Bereia verificou que Os dois livros que aparecem na imagem  junto a uma arma de fogo são: o ‘Tratado da Verdadeira Devoção à Santíssima Virgem’, de São Luís Maria Grignion de Montfort, e o ‘Catecismo da Igreja Católica’, compilado durante o pontificado do Papa João Paulo II. 

O texto associado à fotografia afirma: “Esclarecemos-vos que Francisco Luiz, agora no céu junto com o Pai, foi apenas um dos inúmeros mártires de nossa luta contra vós, a escória satânica do STF. Não descansaremos até acabar com a escória de Satanás.”

Imagem: Reprodução de e-mail enviado em forma de ameaça ao STF. Divulgação à imprensa

​​Bereia checou a possibilidade deste conteúdo ter sido produzido por um ou mais ultraconservadores católicos.

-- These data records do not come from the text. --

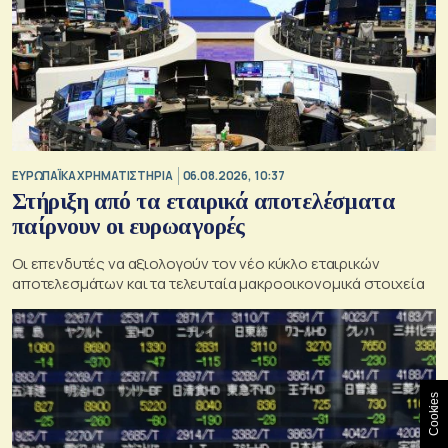
ΕΥΡΩΠΑΪΚΑ ΧΡΗΜΑΤΙΣΤΗΡΙΑ
06.08.2026, 10:37
Στήριξη από τα εταιρικά αποτελέσματα
παίρνουν οι ευρωαγορές
Οι επενδυτές να αξιολογούν τον νέο κύκλο εταιρικών
αποτελεσμάτων και τα τελευταία μακροοικονομικά στοιχεία
Cookies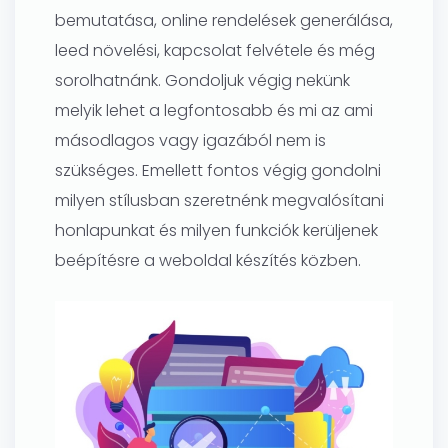
bemutatása, online rendelések generálása,
leed növelési, kapcsolat felvétele és még
sorolhatnánk. Gondoljuk végig nekünk
melyik lehet a legfontosabb és mi az ami
másodlagos vagy igazából nem is
szükséges. Emellett fontos végig gondolni
milyen stílusban szeretnénk megvalósítani
honlapunkat és milyen funkciók kerüljenek
beépítésre a weboldal készítés közben.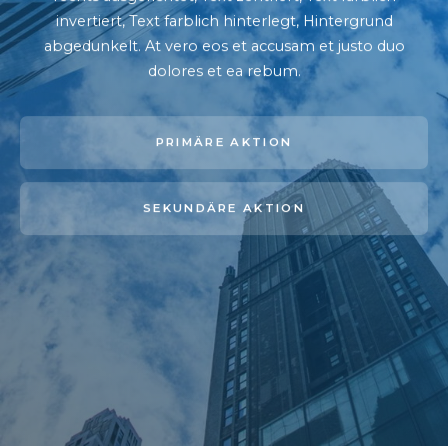
invertiert, Text farblich hinterlegt, Hintergrund
abgedunkelt
. At vero eos et accusam et justo duo
dolores et ea rebum.
PRIMÄRE AKTION
SEKUNDÄRE AKTION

Raízes históricas do extremismo católico

Segundo pesquisa do Instituto de Estudos da Religião (ISER), o conservadorismo católico no Brasil tem raízes profundas que remontam a 1922, com a fundação do Centro Dom Vital por Jackson de Figueiredo. De acordo com o estudo desenvolvido pelo doutor em Ciências da Religião Victor Almeida Gama para o ISER, esse centro foi o irradiador de um pensamento católico autoritário, antiliberal e antissocialista, que postulava uma revolução espiritual.

Desta tradição nasceram movimentos como a Sociedade de Defesa da Tradição, Família e Propriedade (TFP), fundada por Plinio Corrêa de Oliveira, que manteve forte influência na mídia brasileira através de colunas na Folha de São Paulo. Com a morte de Corrêa de Oliveira em 1995, o movimento passou por um período de adormecimento até a emergência do astrólogo católico,  conhecido como filósofo da direita radical, Olavo de Carvalho. Ele passou a ser tomado como nova referência do conservadorismo católico no Brasil.

Extremismo contemporâneo

A doutoranda em sociologia pelo Programa de Pós-Graduação em Sociologia da Universidade Federal de Pernambuco Ana Carolina de Oliveira Marsicano, em artigo para o ISER-Nexo Políticas Públicas-, identifica que essa tradição conservadora católica persiste hoje por meio de novos movimentos, como o Centro Dom Bosco (sediado na cidade do Rio de Janeiro), que remasterizou ideias e práticas de penetração no espaço público existentes há mais de 60 anos.

Uma personagem emblemática dessa articulação é o padre da Arquidiocese de Cuiabá Paulo Ricardo de Azevedo Júnior, que representa a convergência entre o Catolicismo conservador e a Renovação Carismática Católica (RCC). 

Formado em Direito Canônico pela Pontifícia Universidade Gregoriana em Roma, o religioso mantém forte influência nas mídias digitais e tem sido uma referência para grupos extremistas. Em seus posicionamentos, defende pautas como a liberação de armas e dissemina teorias conspiratórias sobre a educação brasileira.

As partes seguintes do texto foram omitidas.